Outcome measurement is another important issue. Many natural compounds were reported to reduce the infarct volume, attenuate BBB damage and brain edema, inhibit inflammation and improve neurological functions (Table 1). The compounds have high priority for further investigations because of achieving multiple outcomes to modulate different pathological aspects. For drug discovery, we should evaluate multiple aspects in protection against ischemic brain damages with the outcomes at molecular, histological and neurological function levels. In data interpretation, we should emphasize to differentiate the therapeutic outcome from the observed compound itself or the synergic effects of the compound with t-PA or other drugs when combination therapy is applied.

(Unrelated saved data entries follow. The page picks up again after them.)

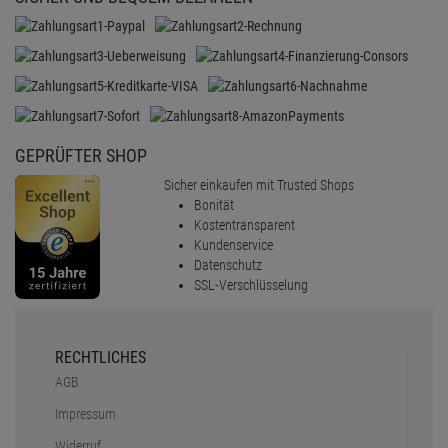
GEPRÜFTER SHOP
Sicher einkaufen mit Trusted Shops
Bonität
Kostentransparent
Kundenservice
Datenschutz
SSL-Verschlüsselung
RECHTLICHES
AGB
Impressum
Widerruf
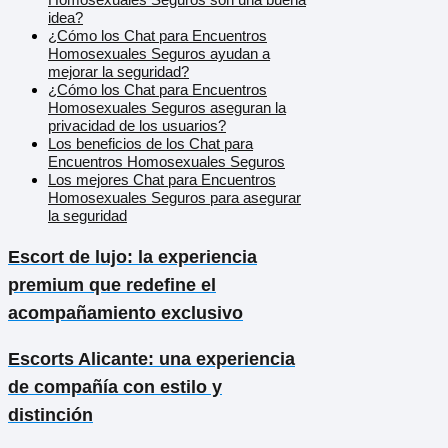
idea?
¿Cómo los Chat para Encuentros
Homosexuales Seguros ayudan a
mejorar la seguridad?
¿Cómo los Chat para Encuentros
Homosexuales Seguros aseguran la
privacidad de los usuarios?
Los beneficios de los Chat para
Encuentros Homosexuales Seguros
Los mejores Chat para Encuentros
Homosexuales Seguros para asegurar
la seguridad
Escort de lujo: la experiencia
premium que redefine el
acompañamiento exclusivo
Escorts Alicante: una experiencia
de compañía con estilo y
distinción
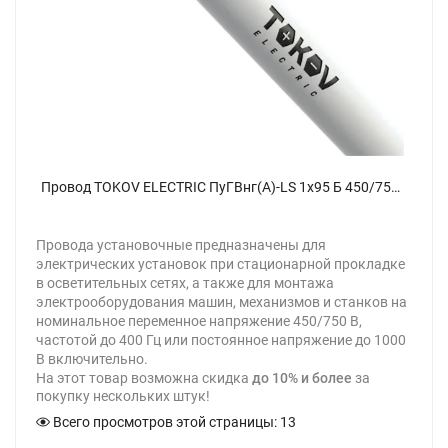
Провод TOKOV ELECTRIC ПуГВнг(А)-LS 1х95 Б 450/750В (м) 00-00028123 - фото
Провода установочные предназначены для
электрических установок при стационарной прокладке
в осветительных сетях, а также для монтажа
электрооборудования машин, механизмов и станков на
номинальное переменное напряжение 450/750 В,
частотой до 400 Гц или постоянное напряжение до 1000
В включительно.
На этот товар возможна скидка
до 10% и более
за
покупку нескольких штук!
Всего просмотров этой страницы:
13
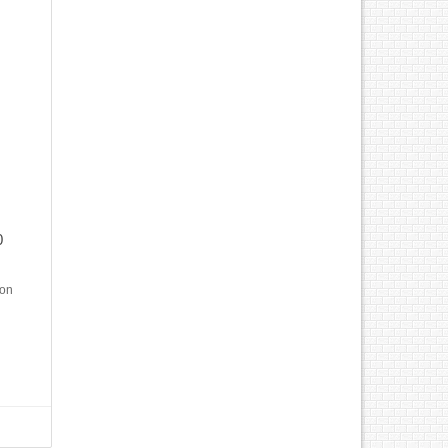
0
non
Model
Chức
an màu
t, 15
- A3.Bộ
Sẵn.Bộ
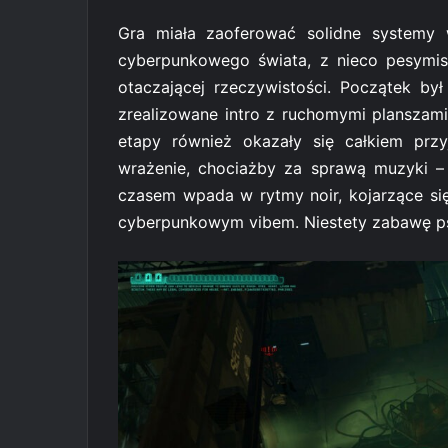
Gra miała zaoferować solidne systemy w
cyberpunkowego świata, z nieco pesymis
otaczającej rzeczywistości. Początek był
zrealizowane intro z ruchomymi planszami
etapy również okazały się całkiem prz
wrażenie, chociażby za sprawą muzyki –
czasem wpada w rytmy noir, kojarzące si
cyberpunkowym vibem. Niestety zabawę psuj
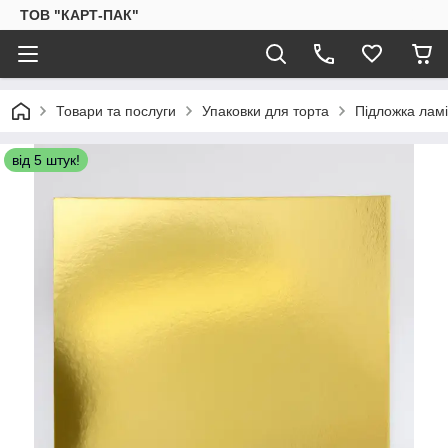
ТОВ "КАРТ-ПАК"
Товари та послуги
Упаковки для торта
Підложка лам
від 5 штук!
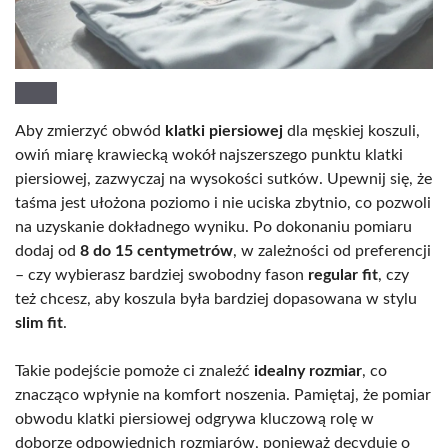
Aby zmierzyć obwód
klatki piersiowej
dla męskiej koszuli,
owiń miarę krawiecką wokół najszerszego punktu klatki
piersiowej, zazwyczaj na wysokości sutków. Upewnij się, że
taśma jest ułożona poziomo i nie uciska zbytnio, co pozwoli
na uzyskanie dokładnego wyniku. Po dokonaniu pomiaru
dodaj od
8 do 15 centymetrów
, w zależności od preferencji
– czy wybierasz bardziej swobodny fason
regular fit
, czy
też chcesz, aby koszula była bardziej dopasowana w stylu
slim fit
.
Takie podejście pomoże ci znaleźć
idealny rozmiar
, co
znacząco wpłynie na komfort noszenia. Pamiętaj, że pomiar
obwodu klatki piersiowej odgrywa kluczową rolę w
doborze odpowiednich rozmiarów, ponieważ decyduje o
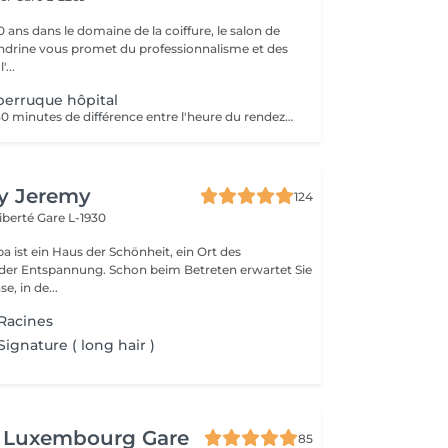
 ans dans le domaine de la coiffure, le salon de
andrine vous promet du professionnalisme et des
'...
perruque hôpital
Prévoir environ 30 minutes de différence entre l'heure du rendez-vous sur le planning et l'arrivée à l'hôpital (le temps nécessaire pour faire le déplacement)
By Jeremy
124
Liberté
Gare L-1930
a ist ein Haus der Schönheit, ein Ort des
der Entspannung. Schon beim Betreten erwartet Sie
e, in de...
Racines
ignature ( long hair )
t Luxembourg Gare
85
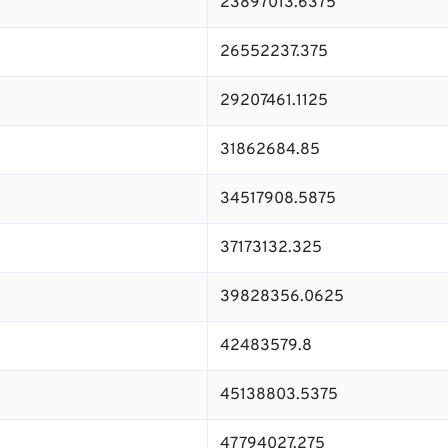
23897013.6375
26552237.375
29207461.1125
31862684.85
34517908.5875
37173132.325
39828356.0625
42483579.8
45138803.5375
47794027.275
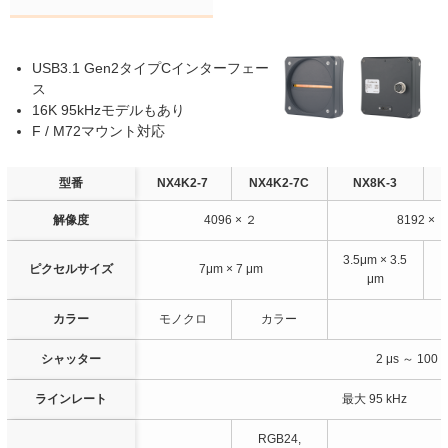
USB3.1 Gen2タイプCインターフェー
ス
16K 95kHzモデルもあり
F / M72マウント対応
型番
NX4K2-7
NX4K2-7C
NX8K-3
解像度
4096 × ２
8192 × 
3.5μm × 3.5
ピクセルサイズ
7μm × 7 μm
μm
カラー
モノクロ
カラー
シャッター
2 μs ～ 10
ラインレート
最大 95 kHz
RGB24,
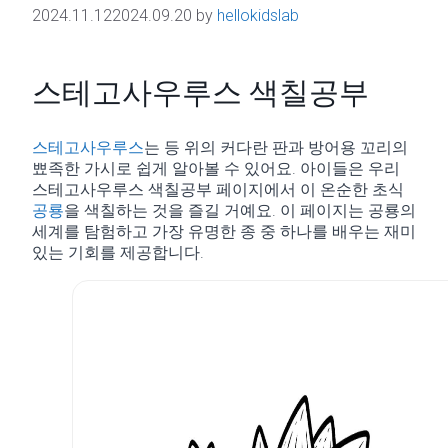
2024.11.12
2024.09.20
by
hellokidslab
스테고사우루스 색칠공부
스테고사우루스
는 등 위의 커다란 판과 방어용 꼬리의
뾰족한 가시로 쉽게 알아볼 수 있어요. 아이들은 우리
스테고사우루스 색칠공부 페이지에서 이 온순한 초식
공룡
을 색칠하는 것을 즐길 거예요. 이 페이지는 공룡의
세계를 탐험하고 가장 유명한 종 중 하나를 배우는 재미
있는 기회를 제공합니다.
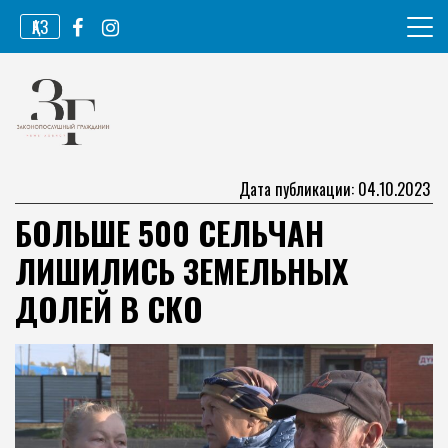
Перейти
ҚАЗ
к
содержимому
Информационное агентство
Законопослушный гражданин
Дата публикации: 04.10.2023
БОЛЬШЕ 500 СЕЛЬЧАН
ЛИШИЛИСЬ ЗЕМЕЛЬНЫХ
ДОЛЕЙ В СКО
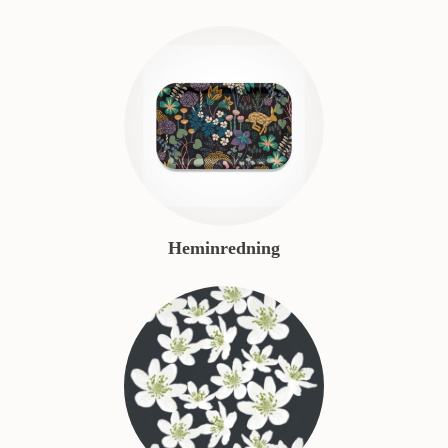
Heminredning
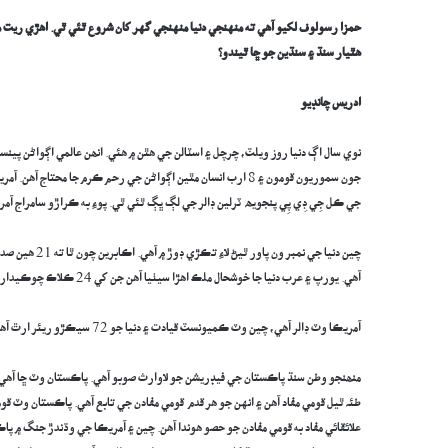
حمزا رسولوف لکيو آهي ته منهنجي دنيا منهنجي گهر کان شروع ٿئي ٿي. اهڙي ريت من
هٿيار سنڌ ۽ سنڌين جو ڇا ٿيندو؟
ادريس چانڊيو
نوي سال اڳ دنيا روز ويلٽ، چرچل ۽ اسٽالن جي هٿن ۾ هئي. انھن عالمي اڳواڻن پينسل
جون سموريون قومون ۽ 8 ارب انسان مٿين اڳواڻن جي رحم ڪرم جا مح
جي ڪل جِي ڊِي پِي پنجويھ ٽرلين ڊالر جي لڳ ڀڳ ٿئي ٿي. پوءِ به ڪراڙو سامراج آمر
چين دنيا جي ن
آهي. يورپ ۽ عرب دنيا جا خوشحال ملڪ اهڙا سيٺيا آهن جن کي 24 ڪلاڪ چوڪيدار جي ضرورت آهي. ڇوته هنن کي جان/ مال ۽ خودمختياريءَ جي سلامتي کپي.
آمريڪا وٽ ڊالر آهي، چين وٽ ڪميونسٽ قيادت ۽ دنيا جو 72 سيڪڙو ريئر ارٿ آهي. رشيا وٽ تيل ۽ وڏي جاگرافي آهي. انڊيا وٽ جمهوريت، گهڻي نوجوان آبادي ۽ پاڻي آهي.
منھنجو وطن سنڌ پاڪستان جي فيڊريشن جو لاوارث صوبو آهي. پاڪستان وٽ ڇا آهي؟ 
طئہ ٿيل قومي مفاد آهن ۽ انهن جو هر قدم قومي مفادن جي تابع آهي. پاڪستان وٽ ق
علائقائي مفاد به قومي مفادن جو حصو هوندا آهن. چين ۽ آمريڪا جي وڌندڙ جنگ ۾ پ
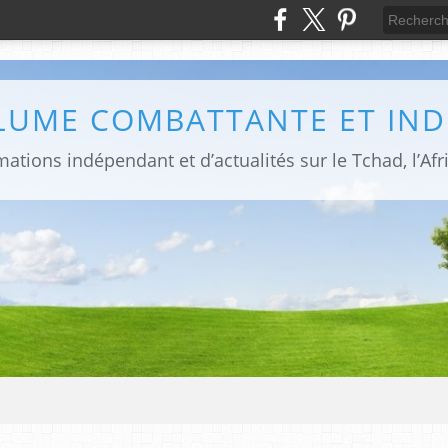
PLUME COMBATTANTE ET IN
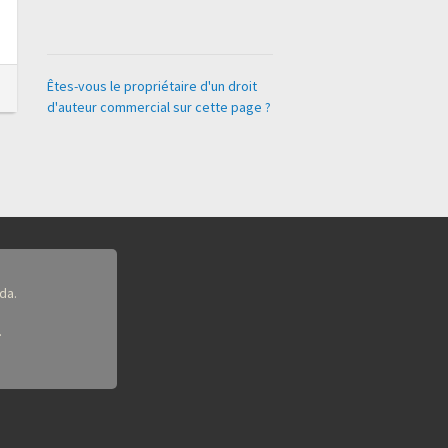
Êtes-vous le propriétaire d'un droit
d'auteur commercial sur cette page ?
da.
.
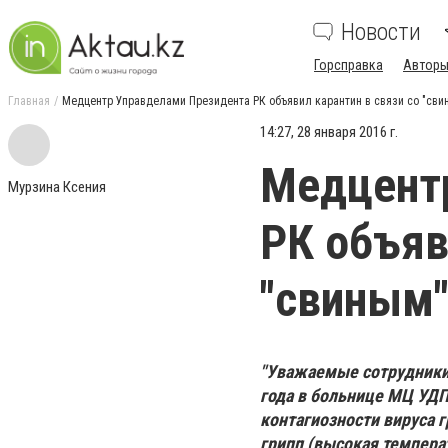
Новости
Горсправка
Авторы
Главная
Медцентр Управделами Президента РК объявил карантин в связи со "сви
14:27, 28 января 2016 г.
Медцент
Мурзина Ксения
РК объяв
"свиным"
"Уважаемые сотрудники 
года в больнице МЦ УДП 
контагиозности вируса г
грипп (высокая температ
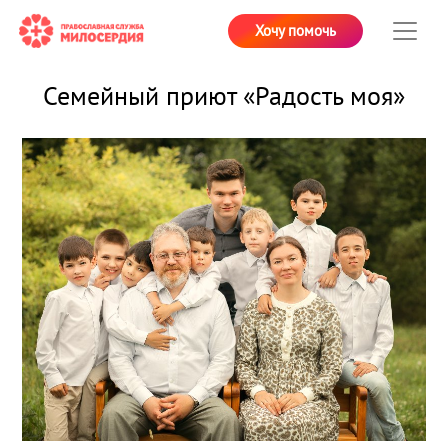
Хочу помочь
Семейный приют «Радость моя»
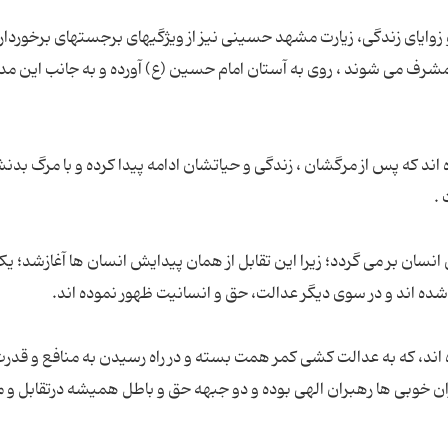
 و زوایای زندگی، زیارت مشهد حسینى نیز از ویژگیهاى برجسته‏اى برخوردار
مشرف مى شوند ، روى به آستان امام حسین (ع) آورده و به جانب این م
ند که پس از مرگشان ، زندگى و حیاتشان ادامه پیدا کرده و با مرگ بدنش
انسان بر مى گردد؛ زیرا این تقابل از همان پیدایش انسان ها آغازشد؛ ی
ند، که به عدالت کشى کمر همت بسته و در راه رسیدن به منافع و قدرت،
ن خوبى ها رهبران الهى بوده و دو جبهه حق و باطل همیشه درتقابل و مب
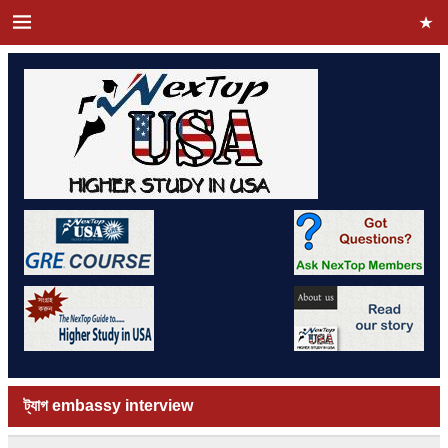
ট্যাগ
embassy interview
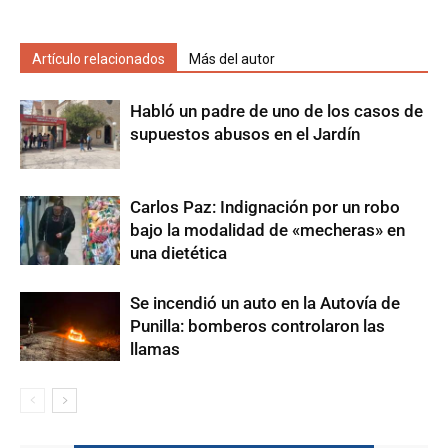
Artículo relacionados
Más del autor
Habló un padre de uno de los casos de
supuestos abusos en el Jardín
Carlos Paz: Indignación por un robo
bajo la modalidad de «mecheras» en
una dietética
Se incendió un auto en la Autovía de
Punilla: bomberos controlaron las
llamas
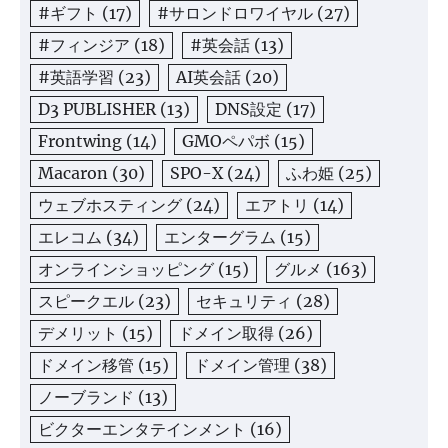
#ギフト
(17)
#サロンドロワイヤル
(27)
#フィンジア
(18)
#英会話
(13)
#英語学習
(23)
AI英会話
(20)
D3 PUBLISHER
(13)
DNS設定
(17)
Frontwing
(14)
GMOペパボ
(15)
Macaron
(30)
SPO-X
(24)
ふわ姫
(25)
ウェブホスティング
(24)
エアトリ
(14)
エレコム
(34)
エンターグラム
(15)
オンラインショッピング
(15)
グルメ
(163)
スピークエル
(23)
セキュリティ
(28)
デメリット
(15)
ドメイン取得
(26)
ドメイン移管
(15)
ドメイン管理
(38)
ノーブランド
(13)
ビクターエンタテインメント
(16)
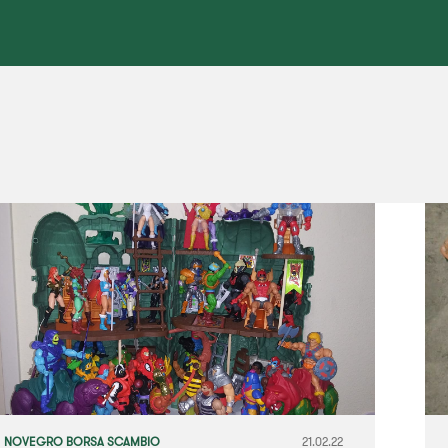
NOVEGRO BORSA SCAMBIO
21.02.22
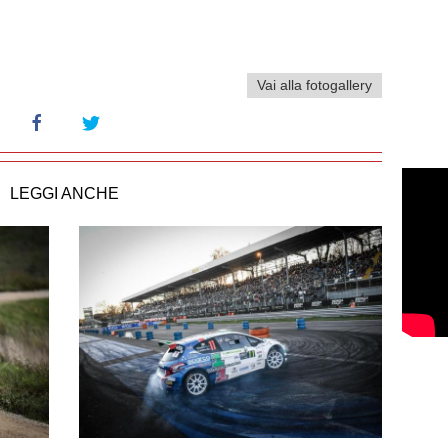
Vai alla fotogallery
LEGGI ANCHE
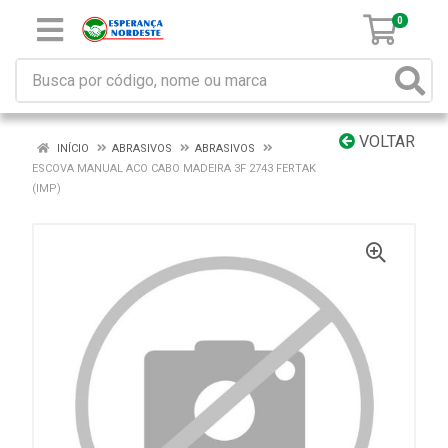
0
VOLTAR
INÍCIO
ABRASIVOS
ABRASIVOS
ESCOVA MANUAL ACO CABO MADEIRA 3F 2743 FERTAK
(IMP)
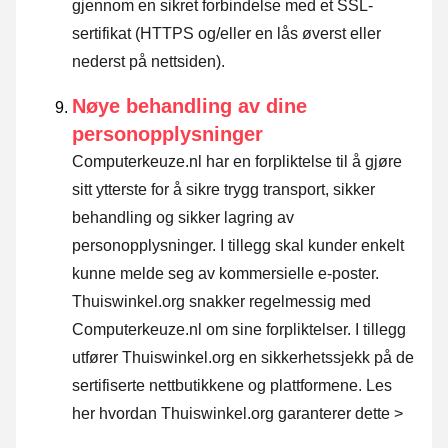
gjennom en sikret forbindelse med et SSL-
sertifikat (HTTPS og/eller en lås øverst eller
nederst på nettsiden).
Nøye behandling av dine
personopplysninger
Computerkeuze.nl har en forpliktelse til å gjøre
sitt ytterste for å sikre trygg transport, sikker
behandling og sikker lagring av
personopplysninger. I tillegg skal kunder enkelt
kunne melde seg av kommersielle e-poster.
Thuiswinkel.org snakker regelmessig med
Computerkeuze.nl om sine forpliktelser. I tillegg
utfører Thuiswinkel.org en sikkerhetssjekk på de
sertifiserte nettbutikkene og plattformene.
Les
her hvordan Thuiswinkel.org garanterer dette >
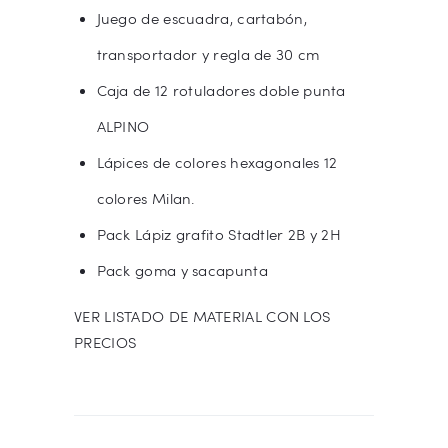
Juego de escuadra, cartabón,
transportador y regla de 30 cm
Caja de 12 rotuladores doble punta
ALPINO
Lápices de colores hexagonales 12
colores Milan.
Pack Lápiz grafito Stadtler 2B y 2H
Pack goma y sacapunta
VER LISTADO DE MATERIAL CON LOS
PRECIOS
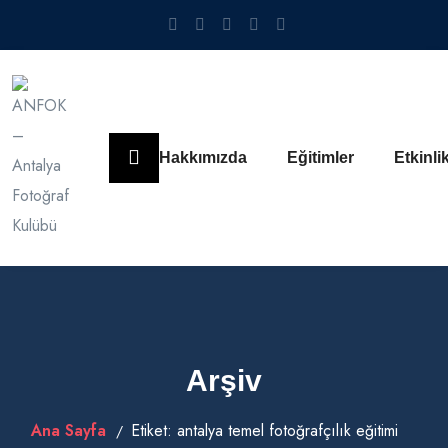
Hakkımızda
Eğitimler
Etkinli
Arşiv
Ana Sayfa
Etiket:
antalya temel fotoğrafçılık eğitimi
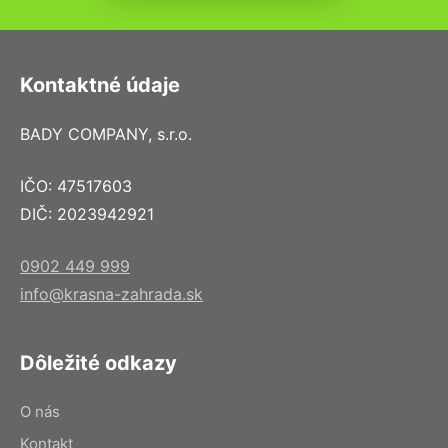
Kontaktné údaje
BADY COMPANY, s.r.o.
IČO: 47517603
DIČ: 2023942921
0902 449 999
info@krasna-zahrada.sk
Dôležité odkazy
O nás
Kontakt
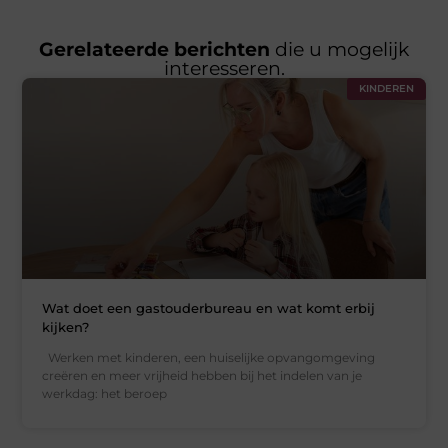
Gerelateerde berichten
die u mogelijk
interesseren.
KINDEREN
Wat doet een gastouderbureau en wat komt erbij
kijken?
Werken met kinderen, een huiselijke opvangomgeving
creëren en meer vrijheid hebben bij het indelen van je
werkdag: het beroep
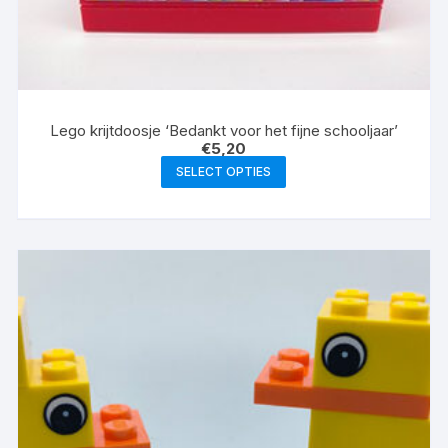
Lego krijtdoosje ‘Bedankt voor het fijne schooljaar’
€
5,20
SELECT OPTIES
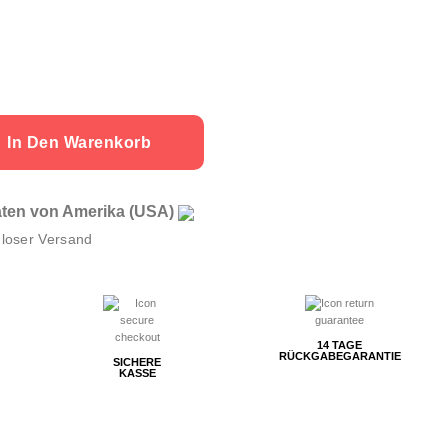
In Den Warenkorb
aaten von Amerika (USA)
loser Versand
14 TAGE
RÜCKGABEGARANTIE
SICHERE
KASSE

Safety and Drug-drug Interaction

Safety issues and drug-drug interactions are other critical issues when those compounds are simultaneously administrated with t-PA, particularly for the compounds with the function of thrombolysis [232]. Honokiol is one of the representative thrombolytic compounds [178]. The combination of natural compounds with t-PA may yield other potential problems such as complex drug-drug interaction, potential side-effects, uneven absorption and distribution [233]. Selection of suitable animal models is another important issue for drug development. Embolic stroke model should be adopted for thrombolytic treatment because suture occlusion of MCAO could not tell the recanalization rate induced by t-PA. All of those aspects should be carefully addressed for the development of combination therapy. We also remark that the combination of two compounds may be not necessary to generate a better therapeutic outcome. For example, erythropoietin was shown neuroprotective; however, when combined with t-PA, it could exacerbate HT [234]. Hence, the concept of combining t-PA with multi-target compounds needs to be carefully tested, and multiple issues as stated above should be considered for developing the adjunct therapy for reducing t-PA’s side effects.

SUMMARY AND CONCLUSION

In this article, we reviewed recent developments in the molecular targets contributing to the pathogenesis of t-PA-induced HT and neurotoxicity. Based on the multi-targets involved in HT and neurotoxicity, we then selected 23 representative natural compounds modulating multi-targets and evaluated the potentials of those compounds as combination therapies with t-PA for acute ischemic stroke. Seven of them including baicalin, puerarin, huperzine A, honokiol, curculigoside, shikonin, tanshinone IIA are reported to modulate at least three molecular targets and protect ischemic brains. Those compounds are valuable as drug candidates for reducing t-PA-induced HT and neurotoxicity. Nevertheless, it is still unclear whether those bioactivities are achieved directly or indirectly. Due to the diversity of experimental designs and methods, we are far beyond the point to draw a conclusion and remark which compound is valuable for clinical investigation and developing into an adjunct therapy. Information about the possible drug-drug interaction of those compounds with t-PA is still lacking. The experiments on the pharmacological activities, pharmacokinetics/pharmacodynamics and toxicity are also necessary for developing those drug candidates. In conclusion, natural compounds are essential sources for developing a new therapeutic strategy for stroke treatment. Developing adjunct therapeutic agents from natural compounds would bring novel idea to reduce the t-PA’s side-effects and finally save many stroke patients with a better outcome.